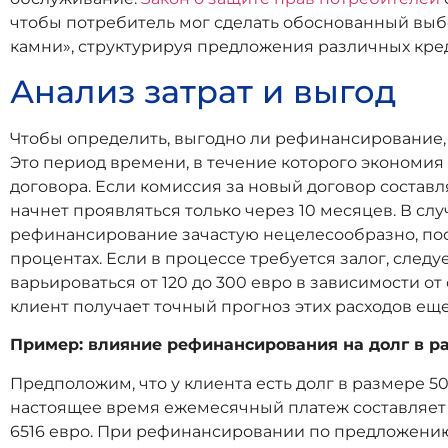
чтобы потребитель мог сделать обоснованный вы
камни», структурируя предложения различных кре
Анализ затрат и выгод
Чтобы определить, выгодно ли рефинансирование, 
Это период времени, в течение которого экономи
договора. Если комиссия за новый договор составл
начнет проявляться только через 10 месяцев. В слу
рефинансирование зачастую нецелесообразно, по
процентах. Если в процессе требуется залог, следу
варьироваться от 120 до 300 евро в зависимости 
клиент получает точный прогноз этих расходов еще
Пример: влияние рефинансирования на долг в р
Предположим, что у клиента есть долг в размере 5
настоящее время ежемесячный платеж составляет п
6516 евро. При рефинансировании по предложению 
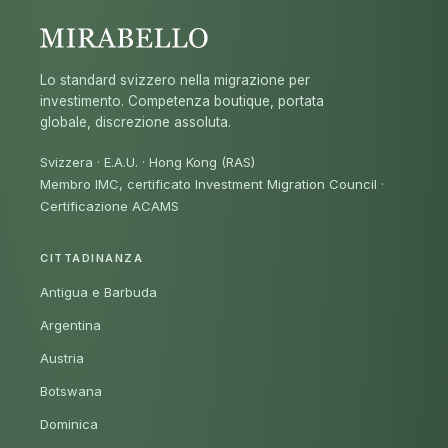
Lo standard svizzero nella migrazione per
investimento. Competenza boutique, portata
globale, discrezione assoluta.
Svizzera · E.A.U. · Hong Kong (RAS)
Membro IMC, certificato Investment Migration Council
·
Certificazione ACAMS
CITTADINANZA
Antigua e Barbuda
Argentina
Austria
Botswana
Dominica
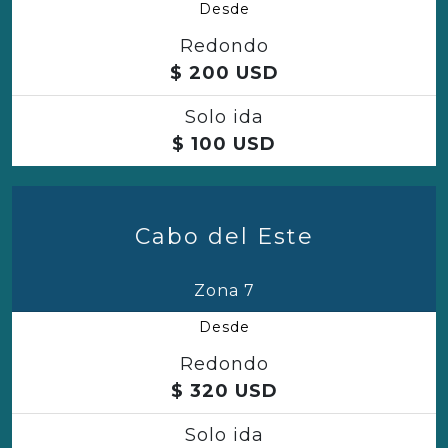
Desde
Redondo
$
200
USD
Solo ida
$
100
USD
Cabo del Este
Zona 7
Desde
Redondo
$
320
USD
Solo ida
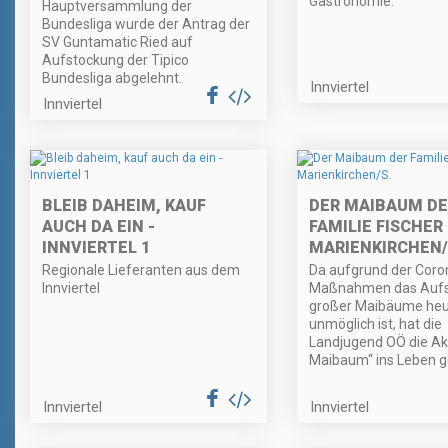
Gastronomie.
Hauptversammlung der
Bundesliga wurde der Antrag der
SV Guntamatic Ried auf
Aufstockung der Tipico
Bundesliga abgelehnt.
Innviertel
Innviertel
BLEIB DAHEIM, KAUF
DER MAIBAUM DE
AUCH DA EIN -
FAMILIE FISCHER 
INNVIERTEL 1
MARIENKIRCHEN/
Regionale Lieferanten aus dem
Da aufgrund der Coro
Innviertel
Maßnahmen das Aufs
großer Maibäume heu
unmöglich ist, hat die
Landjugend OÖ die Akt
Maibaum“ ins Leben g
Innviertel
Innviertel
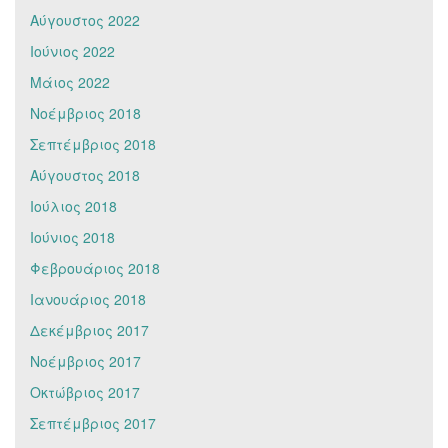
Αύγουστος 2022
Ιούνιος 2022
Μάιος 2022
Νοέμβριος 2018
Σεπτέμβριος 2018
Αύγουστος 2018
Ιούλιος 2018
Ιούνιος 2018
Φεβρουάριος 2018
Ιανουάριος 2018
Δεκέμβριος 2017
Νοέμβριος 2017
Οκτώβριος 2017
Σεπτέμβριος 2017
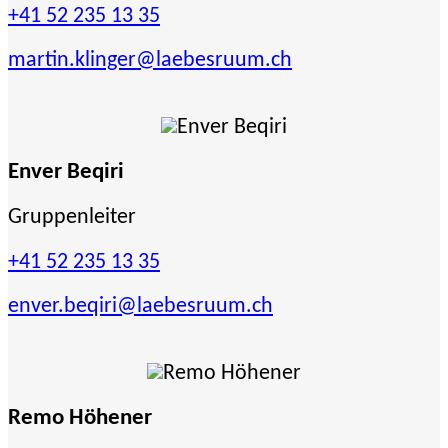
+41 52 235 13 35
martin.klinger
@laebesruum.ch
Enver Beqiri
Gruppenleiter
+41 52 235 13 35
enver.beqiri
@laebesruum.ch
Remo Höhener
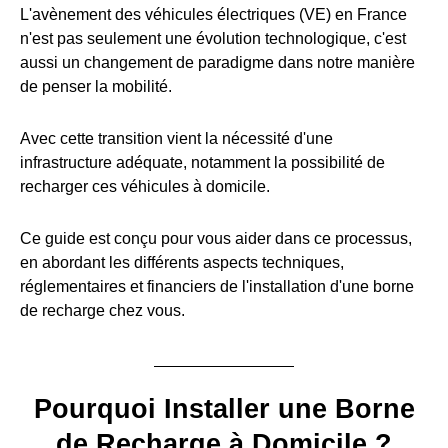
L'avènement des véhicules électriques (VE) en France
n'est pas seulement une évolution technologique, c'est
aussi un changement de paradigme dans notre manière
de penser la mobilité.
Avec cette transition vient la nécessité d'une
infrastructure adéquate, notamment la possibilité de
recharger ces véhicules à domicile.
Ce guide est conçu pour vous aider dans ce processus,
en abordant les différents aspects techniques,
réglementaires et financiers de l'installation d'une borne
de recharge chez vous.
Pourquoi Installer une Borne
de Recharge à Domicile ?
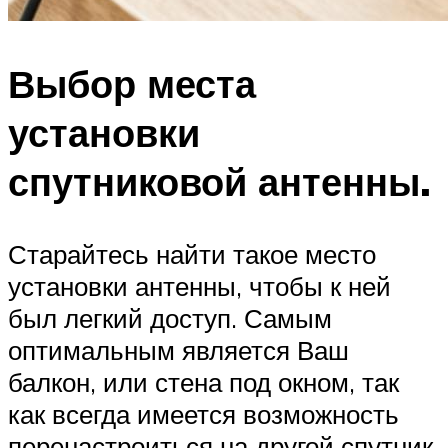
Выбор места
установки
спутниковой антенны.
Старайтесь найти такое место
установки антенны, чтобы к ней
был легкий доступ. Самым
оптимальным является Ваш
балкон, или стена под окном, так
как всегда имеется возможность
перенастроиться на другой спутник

---

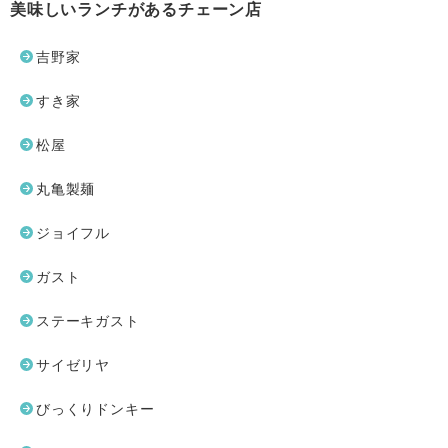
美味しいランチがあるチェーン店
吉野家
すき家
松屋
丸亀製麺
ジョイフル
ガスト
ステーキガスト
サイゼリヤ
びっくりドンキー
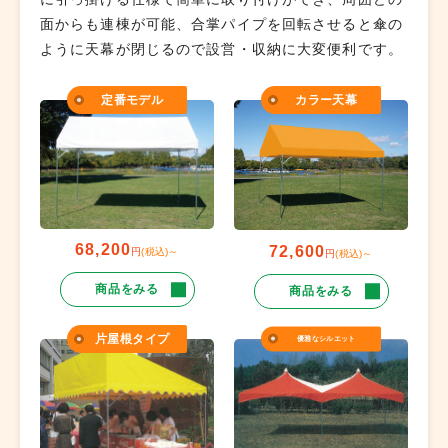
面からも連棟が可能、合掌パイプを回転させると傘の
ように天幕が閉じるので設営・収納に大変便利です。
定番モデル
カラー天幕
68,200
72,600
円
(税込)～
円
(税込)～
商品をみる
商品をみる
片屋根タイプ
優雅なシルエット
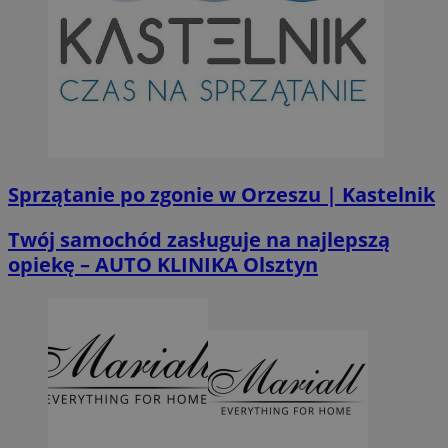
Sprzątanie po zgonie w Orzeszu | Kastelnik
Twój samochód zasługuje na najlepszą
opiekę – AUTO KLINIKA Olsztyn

Task to carry out: In the entries above, find the line with "чтобы потребитель мог сделать обоснованный вы" and the line with "рефинансирование зачастую нецелесообразно, по", then restate word for word both of them and every line between, with nothing more.

Reply:
чтобы потребитель мог сделать обоснованный вы
камни», структурируя предложения различных кре
Анализ затрат и выгод
Чтобы определить, выгодно ли рефинансирование, 
Это период времени, в течение которого экономи
договора. Если комиссия за новый договор составл
начнет проявляться только через 10 месяцев. В слу
рефинансирование зачастую нецелесообразно, по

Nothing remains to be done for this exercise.